Eigentlich gibt es doch die EU-Verordnung „Requirements for Generators“, die in DE in der VDE4105/4110/4120 umgesetzt ist und eigentlich genau diesem Problem begegnen sollte. Wäre mal spannend zu erfahren, ob die von dir beschriebene Problematik an nicht ausreichenden Vorgaben oder der mangelnden Umsetzung dieser Vorgaben liegt.

Hallo ansc,

Du hast dir da ein Hoch komplexes Thema angeschaut, das man aus verschiedenen Richtungen betrachten muss. Ich habe meine Bachelorarbeit dazu geschrieben mit welchen Preismodellen für Augleichsenergie man die Marktteilnehmer (jeder der Strom einspeist und annimmt) motivieren kann, das Stromnetz stabil zu halten. Um es ganz lapidar auszudrücken. Ich werde mich im folgenden versuchen mit einfachen Bildern zu behelfen, da deine Fragen wirklich sehr komplexe Themen in Physik Technik und Wirtschaft (und auch Recht) betreffen.

Zu Frage 1:

Die Frequenzschwankungen im europäischen Stromnetz werden durch jedes zu und Abschalten von Verbrauchern (zb Toaster oder Kühlschrank) sowie Erzeugern (Solaranlage auf dem Dach) verursacht. Zusätzlich werden diese rein physikalischen Ströme natürlich auch durch die marktbedingten Ströme der Börse beeinflusst, die in Termingeschäften oder Kurzzeitgeschäften Energieblöcke von mehreren Stunden bis zu Viertelstunden Blöcken handelt. Die Frequenz kann man sich sehr schön als Waage vorstellen, wo auf der einen Seite Abnahme und auf der anderen Seite Einspeisung auf einer Ebene sein sollte, wenn sie in die eine oder andere Richtung ausschlägt sinkt oder steigt die Frequenz.
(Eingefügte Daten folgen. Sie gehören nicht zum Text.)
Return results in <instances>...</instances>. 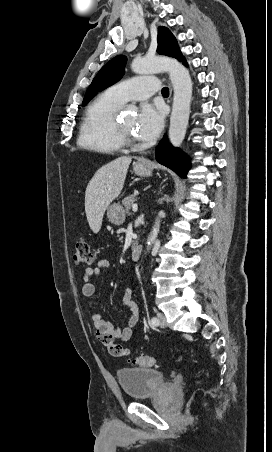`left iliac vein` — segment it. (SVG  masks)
<instances>
[{"mask_svg": "<svg viewBox=\"0 0 272 452\" xmlns=\"http://www.w3.org/2000/svg\"><path fill=\"white\" fill-rule=\"evenodd\" d=\"M157 318L159 320V324L158 325L160 327H162V328H165L167 326V322H166V318H165L164 314L158 313L157 314Z\"/></svg>", "mask_w": 272, "mask_h": 452, "instance_id": "left-iliac-vein-1", "label": "left iliac vein"}]
</instances>
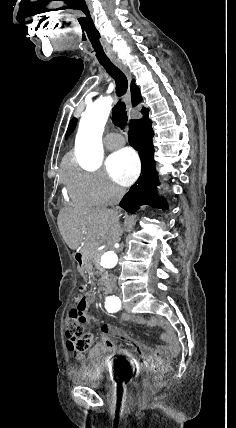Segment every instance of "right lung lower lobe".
I'll return each instance as SVG.
<instances>
[{
    "instance_id": "98d812e1",
    "label": "right lung lower lobe",
    "mask_w": 236,
    "mask_h": 428,
    "mask_svg": "<svg viewBox=\"0 0 236 428\" xmlns=\"http://www.w3.org/2000/svg\"><path fill=\"white\" fill-rule=\"evenodd\" d=\"M153 135L148 114H145L143 119L135 120L130 125L129 142L139 152L142 174L120 202V206L129 213H134L142 205L167 209L165 199L158 197L156 190L159 181L154 167Z\"/></svg>"
}]
</instances>
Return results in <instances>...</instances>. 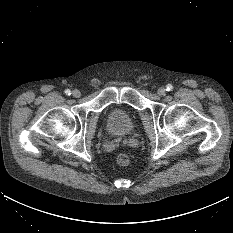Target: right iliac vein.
Masks as SVG:
<instances>
[{
    "label": "right iliac vein",
    "instance_id": "1",
    "mask_svg": "<svg viewBox=\"0 0 233 233\" xmlns=\"http://www.w3.org/2000/svg\"><path fill=\"white\" fill-rule=\"evenodd\" d=\"M72 95L77 98L80 97L81 92L78 89H75L72 91Z\"/></svg>",
    "mask_w": 233,
    "mask_h": 233
}]
</instances>
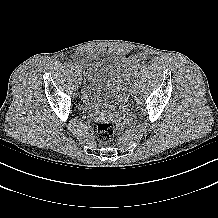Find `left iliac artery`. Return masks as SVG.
Here are the masks:
<instances>
[{
	"label": "left iliac artery",
	"instance_id": "1",
	"mask_svg": "<svg viewBox=\"0 0 218 218\" xmlns=\"http://www.w3.org/2000/svg\"><path fill=\"white\" fill-rule=\"evenodd\" d=\"M128 81H129V83H128L127 90H128L130 87L133 88V87H132L133 85H136V76H131V77H129V78H128Z\"/></svg>",
	"mask_w": 218,
	"mask_h": 218
}]
</instances>
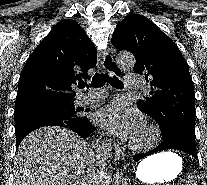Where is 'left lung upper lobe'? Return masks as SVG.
Returning <instances> with one entry per match:
<instances>
[{"label": "left lung upper lobe", "instance_id": "left-lung-upper-lobe-1", "mask_svg": "<svg viewBox=\"0 0 207 185\" xmlns=\"http://www.w3.org/2000/svg\"><path fill=\"white\" fill-rule=\"evenodd\" d=\"M112 44L135 56L134 72L145 75L151 96L137 107L159 125L162 137L183 133L195 144V99L186 60L177 45L148 18L128 14L112 35Z\"/></svg>", "mask_w": 207, "mask_h": 185}]
</instances>
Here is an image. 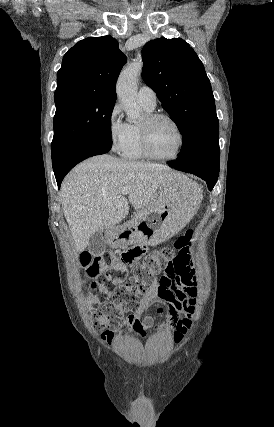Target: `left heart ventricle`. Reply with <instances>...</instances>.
I'll use <instances>...</instances> for the list:
<instances>
[{"mask_svg":"<svg viewBox=\"0 0 274 427\" xmlns=\"http://www.w3.org/2000/svg\"><path fill=\"white\" fill-rule=\"evenodd\" d=\"M149 144L158 156H172L178 148L177 132L169 122L159 120L150 129Z\"/></svg>","mask_w":274,"mask_h":427,"instance_id":"left-heart-ventricle-1","label":"left heart ventricle"}]
</instances>
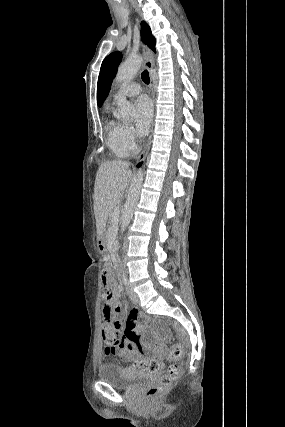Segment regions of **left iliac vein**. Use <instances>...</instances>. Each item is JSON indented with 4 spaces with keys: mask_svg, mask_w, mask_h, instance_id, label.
<instances>
[{
    "mask_svg": "<svg viewBox=\"0 0 285 427\" xmlns=\"http://www.w3.org/2000/svg\"><path fill=\"white\" fill-rule=\"evenodd\" d=\"M126 292L130 298V300L134 303V304H138L139 303V297L137 295V293L133 290L132 287H127L126 288Z\"/></svg>",
    "mask_w": 285,
    "mask_h": 427,
    "instance_id": "left-iliac-vein-1",
    "label": "left iliac vein"
}]
</instances>
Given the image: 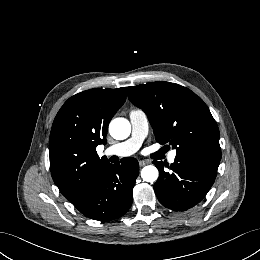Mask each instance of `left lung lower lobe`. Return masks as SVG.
Here are the masks:
<instances>
[{
    "mask_svg": "<svg viewBox=\"0 0 260 260\" xmlns=\"http://www.w3.org/2000/svg\"><path fill=\"white\" fill-rule=\"evenodd\" d=\"M219 162L220 160L204 156L177 154L174 163L170 165L172 173H167L163 162L154 161L160 172L154 184L159 202L177 211L195 206L214 183Z\"/></svg>",
    "mask_w": 260,
    "mask_h": 260,
    "instance_id": "left-lung-lower-lobe-1",
    "label": "left lung lower lobe"
}]
</instances>
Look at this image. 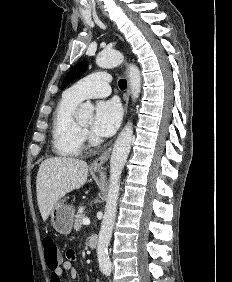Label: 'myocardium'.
Masks as SVG:
<instances>
[{
	"mask_svg": "<svg viewBox=\"0 0 232 282\" xmlns=\"http://www.w3.org/2000/svg\"><path fill=\"white\" fill-rule=\"evenodd\" d=\"M76 124H77L78 128L80 129V131L85 135L87 133V127L83 126L78 121H76Z\"/></svg>",
	"mask_w": 232,
	"mask_h": 282,
	"instance_id": "myocardium-1",
	"label": "myocardium"
}]
</instances>
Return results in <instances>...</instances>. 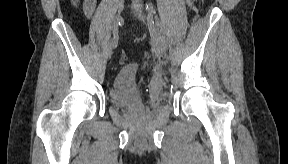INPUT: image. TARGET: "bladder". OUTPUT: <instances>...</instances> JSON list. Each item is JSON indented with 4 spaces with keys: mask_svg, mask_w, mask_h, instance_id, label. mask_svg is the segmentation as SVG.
I'll use <instances>...</instances> for the list:
<instances>
[{
    "mask_svg": "<svg viewBox=\"0 0 288 164\" xmlns=\"http://www.w3.org/2000/svg\"><path fill=\"white\" fill-rule=\"evenodd\" d=\"M135 70V65L130 64L121 67L114 75L109 90V98L114 106L133 109L145 104L146 99L135 80Z\"/></svg>",
    "mask_w": 288,
    "mask_h": 164,
    "instance_id": "1",
    "label": "bladder"
}]
</instances>
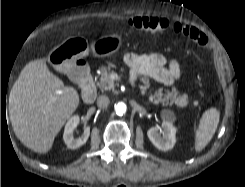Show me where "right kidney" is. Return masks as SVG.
Here are the masks:
<instances>
[{
  "label": "right kidney",
  "mask_w": 245,
  "mask_h": 187,
  "mask_svg": "<svg viewBox=\"0 0 245 187\" xmlns=\"http://www.w3.org/2000/svg\"><path fill=\"white\" fill-rule=\"evenodd\" d=\"M80 122L78 115L72 116L65 125L63 140L68 148L77 149L84 145L90 135V127H85L83 134L79 138L74 137V130Z\"/></svg>",
  "instance_id": "right-kidney-1"
}]
</instances>
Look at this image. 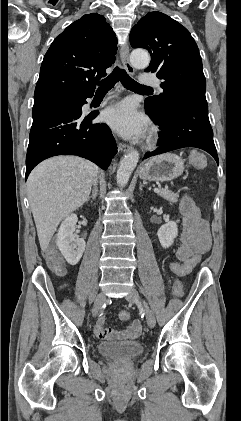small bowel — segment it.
<instances>
[{"label": "small bowel", "instance_id": "1", "mask_svg": "<svg viewBox=\"0 0 241 421\" xmlns=\"http://www.w3.org/2000/svg\"><path fill=\"white\" fill-rule=\"evenodd\" d=\"M183 217L181 245L177 250V257L183 261L194 255L205 254L211 246L210 230L207 222L202 218L194 200L184 195L180 202ZM105 317H100L94 327L95 335L102 340H134L141 332L139 320H133L126 329H110L105 326Z\"/></svg>", "mask_w": 241, "mask_h": 421}]
</instances>
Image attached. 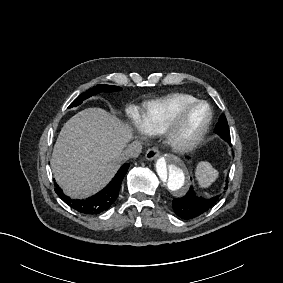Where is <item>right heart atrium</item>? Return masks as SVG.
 Here are the masks:
<instances>
[{"label": "right heart atrium", "instance_id": "d8ad5b80", "mask_svg": "<svg viewBox=\"0 0 283 283\" xmlns=\"http://www.w3.org/2000/svg\"><path fill=\"white\" fill-rule=\"evenodd\" d=\"M124 116L129 117V118L133 119L135 122L138 123V125L141 127V129L143 131V135H144V144L143 145L147 144V142L149 140L148 132H147V129H146L140 115L135 110L128 108V109H126Z\"/></svg>", "mask_w": 283, "mask_h": 283}]
</instances>
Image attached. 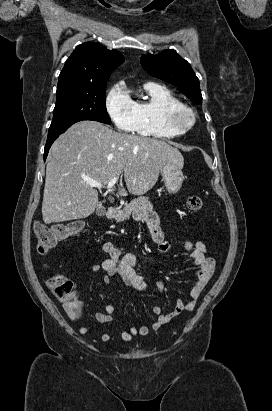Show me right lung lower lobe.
<instances>
[{
  "label": "right lung lower lobe",
  "mask_w": 272,
  "mask_h": 411,
  "mask_svg": "<svg viewBox=\"0 0 272 411\" xmlns=\"http://www.w3.org/2000/svg\"><path fill=\"white\" fill-rule=\"evenodd\" d=\"M57 138H58V136L47 139V142H46V145H45V149H44V161L46 160V157H47V155H48V151H49L52 143H53Z\"/></svg>",
  "instance_id": "98d812e1"
}]
</instances>
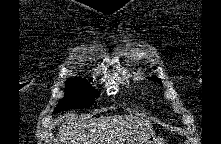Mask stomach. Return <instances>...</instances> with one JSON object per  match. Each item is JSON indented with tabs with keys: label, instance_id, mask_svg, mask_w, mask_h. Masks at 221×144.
Returning a JSON list of instances; mask_svg holds the SVG:
<instances>
[{
	"label": "stomach",
	"instance_id": "0dacf381",
	"mask_svg": "<svg viewBox=\"0 0 221 144\" xmlns=\"http://www.w3.org/2000/svg\"><path fill=\"white\" fill-rule=\"evenodd\" d=\"M139 144H162V142L155 136H150L147 139H144Z\"/></svg>",
	"mask_w": 221,
	"mask_h": 144
}]
</instances>
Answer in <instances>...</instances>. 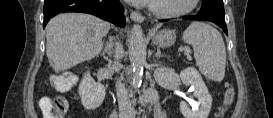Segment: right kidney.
<instances>
[{
	"mask_svg": "<svg viewBox=\"0 0 273 118\" xmlns=\"http://www.w3.org/2000/svg\"><path fill=\"white\" fill-rule=\"evenodd\" d=\"M78 93L84 108L90 110L102 104L106 91L103 84L96 83L87 71L79 84Z\"/></svg>",
	"mask_w": 273,
	"mask_h": 118,
	"instance_id": "right-kidney-1",
	"label": "right kidney"
}]
</instances>
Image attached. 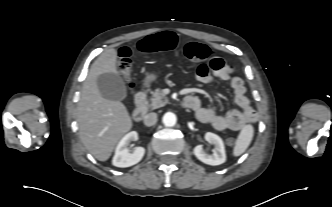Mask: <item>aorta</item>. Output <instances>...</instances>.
Instances as JSON below:
<instances>
[{
	"instance_id": "1",
	"label": "aorta",
	"mask_w": 332,
	"mask_h": 207,
	"mask_svg": "<svg viewBox=\"0 0 332 207\" xmlns=\"http://www.w3.org/2000/svg\"><path fill=\"white\" fill-rule=\"evenodd\" d=\"M176 115L172 112H167L164 114L163 116V124L166 126V127H172L176 124Z\"/></svg>"
}]
</instances>
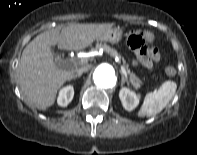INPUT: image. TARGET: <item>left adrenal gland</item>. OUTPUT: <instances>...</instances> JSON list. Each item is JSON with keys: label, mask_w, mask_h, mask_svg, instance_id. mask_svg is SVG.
Wrapping results in <instances>:
<instances>
[{"label": "left adrenal gland", "mask_w": 197, "mask_h": 155, "mask_svg": "<svg viewBox=\"0 0 197 155\" xmlns=\"http://www.w3.org/2000/svg\"><path fill=\"white\" fill-rule=\"evenodd\" d=\"M125 82H126V79H125L123 73L121 72V85H123ZM127 84H128V82H127Z\"/></svg>", "instance_id": "1"}]
</instances>
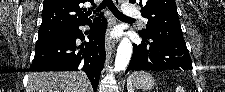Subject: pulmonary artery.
I'll return each mask as SVG.
<instances>
[{"mask_svg": "<svg viewBox=\"0 0 225 92\" xmlns=\"http://www.w3.org/2000/svg\"><path fill=\"white\" fill-rule=\"evenodd\" d=\"M126 16L130 19L139 17L142 21H145V18H143L137 10H128Z\"/></svg>", "mask_w": 225, "mask_h": 92, "instance_id": "pulmonary-artery-1", "label": "pulmonary artery"}]
</instances>
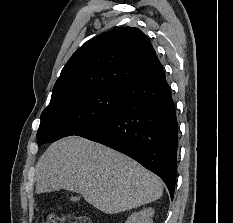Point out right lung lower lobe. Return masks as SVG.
<instances>
[{
	"instance_id": "obj_1",
	"label": "right lung lower lobe",
	"mask_w": 233,
	"mask_h": 223,
	"mask_svg": "<svg viewBox=\"0 0 233 223\" xmlns=\"http://www.w3.org/2000/svg\"><path fill=\"white\" fill-rule=\"evenodd\" d=\"M119 101L117 113L79 136L133 158L157 174L173 198L178 124L165 72L122 88Z\"/></svg>"
}]
</instances>
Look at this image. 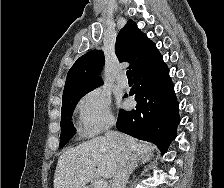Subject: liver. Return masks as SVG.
Masks as SVG:
<instances>
[{"mask_svg":"<svg viewBox=\"0 0 224 188\" xmlns=\"http://www.w3.org/2000/svg\"><path fill=\"white\" fill-rule=\"evenodd\" d=\"M134 155H148L156 148L128 135H122ZM119 152L104 136L95 137L66 150L58 159L54 188H87L95 177H114Z\"/></svg>","mask_w":224,"mask_h":188,"instance_id":"obj_1","label":"liver"}]
</instances>
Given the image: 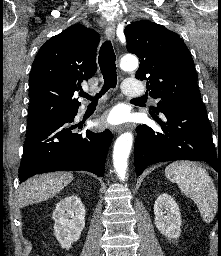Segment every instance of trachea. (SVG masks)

Damit es nicht zu Stromausfällen kommt, wie man sie Anfang der 2000er erlebt hat, durch den Europa in mehrere Netze zersplittert ist und große Zonen von Stromausfall betroffen waren, gibt es die sogenannte Regelenergie, die in 3 Gruppen geteilt ist. Primärregelenergie(muss innerhalb von Sekunden das Netz im ist Zustand einfrieren und dafür sorgen, dass das Ungleichgewicht nicht größer wird), Sekudärreserve (muss innerhalb 30 Sekunden fur ein paar Minuten beginnen die Frequenz zurück in die Mitte zu schieben) und Tertiärreserve (bis zu 15 Minuten unterstützt die Sekundärenergie - hier können auch langsame Kraftwerke helfen). Alles was darüber hinaus länger dauert muss von denen, die das Ungleichgewicht verursacht haben, wieder an der Börse durch zu und Verkäufe geregelt werden. Die Primärenergie wird europaweit von allen TSO gemeinsam über ein Listenverfahren zugekauft und bei Bedarf überall gleichzeitig aktiviert. Die anderen beiden muss jeder TSO für sich beschaffen, dabei bieten Energieerzeuger ihre Bereitschaft ihre Einspeisung innerhalb der Zeiteinheiten hoch oder runter zu fahren. Bei allen drei Regelarten gibt es Preisliste für die Vorhaltung und die Aktivierung und es wird immer vom niedrigsten Preis ausgehend die Liste abgearbeitet bis der Bedarf gestillt ist. Außerdem gibt es einen Preisdeckel für die Aktivierung. Dadurch soll vermieden werden, dass die Kosten ins Nirwana schießen. Trotzdem werden die Anbieter der Regelleistung natürlich versuchen gute Gewinne herauszuholen. Es gibt da verschiedene Preisverfahren, die das im Rahmen hält.

Witschaftliche Maßnahmen:
Jeder Marktteilnehmer ist dazu verpflichtet Einspeisung und Abnahme im Gleichgewicht zu halten, dazu greift man auf Bilanzierung zurück. Die Marktteilnehmer bilden Bilanzkreise, die den Stromnetzbetreibern ihren Bedarf melden müssen und zugleich verpflichtet sind eine bilanzielle Null zu erreichen, dazu können sie untereinander ihre Ungleichgewichte austauschen oder, wenn das nicht möglich ist, müssen sie an der Börse entsprechend kurzfristig Miniblöcke zu- oder verkaufen.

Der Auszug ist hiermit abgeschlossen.